Publication Method GPU Time (hr) Code Pre-trained Model
Disease Classification
(Yan et al., 2018) Conditional GAN N/A N/A N/A
(Liu et al., 2020) GAN N/A N/A N/A
(Mirakhorli et al., 2020) GNN & GAN N/A N/A N/A
(Pan et al., 2021b) Feature-consistent GAN N/A N/A N/A
(Lin et al., 2021) Reversible GAN N/A N/A N/A
(Gao et al., 2021) Pyramid and Attention GAN N/A N/A N/A
(Yu et al., 2021) Higher-order pooling GAN N/A N/A N/A
(Pan et al., 2021a) Decoupling GAN N/A N/A N/A
(Zuo et al., 2021) Hypergraph perceptual network 8 N/A N/A
Tumor Detection
(Han et al., 2019) PGGAN & MUNIT N/A N/A N/A
(Huang et al., 2019) Context-aware GAN N/A N/A N/A
(Park et al., 2021) StyleGAN N/A N/A N/A
Anomaly Detection
(Wei et al., 2019) Sketcher-Refiner GAN N/A N/A N/A

Table 5.

Computational complexity and reproducibility of brain development and disease progression analysis-specific GANs publications. Publications are clustered by categories and ordered by year in ascending order.
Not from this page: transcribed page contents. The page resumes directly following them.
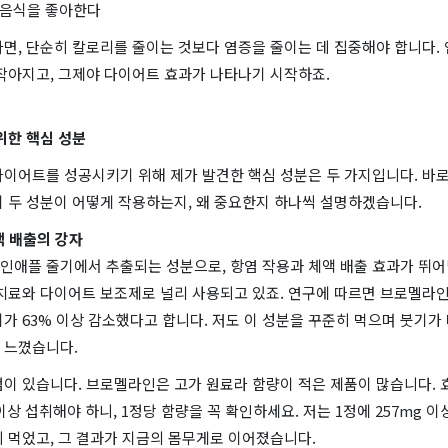
 음식을 좋아한다
면, 단순히 칼로리를 줄이는 것보다 염증을 줄이는 데 집중해야 합니다.
 작아지고, 그제야 다이어트 효과가 나타나기 시작하죠.
 위한 핵심 성분
다이어트를 성공시키기 위해 제가 발견한 핵심 성분은 두 가지입니다. 바
이 두 성분이 어떻게 작용하는지, 왜 중요한지 하나씩 설명하겠습니다.
액 배출의 강자
인애플 줄기에서 추출되는 성분으로, 항염 작용과 체액 배출 효과가 뛰어
 치료와 다이어트 보조제로 널리 사용되고 있죠. 연구에 따르면 브로멜라인
가 63% 이상 감소했다고 합니다. 저도 이 성분을 꾸준히 먹으며 붓기가
 느꼈습니다.
점이 있습니다. 브로멜라인은 고가 원료라 함량이 적은 제품이 많습니다. 
g 이상 섭취해야 하니, 1정당 함량을 꼭 확인하세요. 저는 1정에 257mg 
 먹었고, 그 결과가 지금의 몸무게로 이어졌습니다.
Publication Method GPU Time (hr) Code Pre-trained Model
Brain Aging
Xia et al. (2021) Transformer GAN N/A https://github.com/xiat0616/BrainAgeing N/A
Peng et al. (2021) Perceptual GAN N/A https://github.com/liying-peng/MPGAN N/A
Alzheimer’s Progression
Bowles et al. (2018) WGAN N/A N/A N/A
Wegmayr et al. (2019) Recursive GAN 144 https://github.com/vwegmayr/brain-aging N/A
Zhao et al. (2020b) Multi-information GAN N/A N/A N/A
Yang et al. (2021) Cluster & Info-GAN N/A https://github.com/zhijian-yang/SmileGAN N/A
Ravi et al. (2022) Conditional GAN 72 https://github.com/daniravi/Brain-MRI-Simulator N/A
Lesion Evolution
Rachmadi et al. (2020) Multi-discriminator GAN N/A https://github.com/febrianrachmadi/dep-gan-im https://github.com/febrianrachmadi/dep-gan-im
Wei et al. (2020) Conditional Attention GAN N/A N/A N/A
Tumor Growth
Elazab et al. (2020) Stacked Conditional GAN N/A N/A N/A
Kamli et al. (2020) GAN N/A N/A N/A

6. Conclusions

In this review, we present the wide and successful adoption of a deep learning technique, namely generative adversarial networks, in neuroimaging and clinical neuroscience applications by briefly introducing the mechanism of GANs and showcasing their promises in several clinically meaningful tasks, including disease diagnosis, anomaly and tumor detection, brain development modeling, Alzheimer’s progression estimation, lesion dynamics prediction, and tumor growth prediction. Based on the model architecture and experimental setup designs of each study covered in this review, we analyze the advantages and pitfalls of these algorithms from both technical soundness and clinical practice perspectives. In addition, given the gap between the current status of methodology development and clinical needs, we provide several timely future promising directions, such as algorithm reproducibility, interpretability, and fairness, which are critical in potential deployment of machine learning models.

Acknowledgments

This work was supported by the National Institute on Aging (grant numbers RF1AG054409 and U01AG068057), the National Institute of Mental Health (grant number R01MH112070), the National Cancer Institute (grant number R01CA269948), the National Institute of Neurological Disorders and Stroke (grant number R01NS042645) and the National Institutes of Health (grant number 75N95019C00022).

Footnotes

Ethics statement

No human or animal study was involved in the article.

Declaration of Competing Interest

The authors report no competing interest.

Data and code availability

No data or code was used for the research described in the article.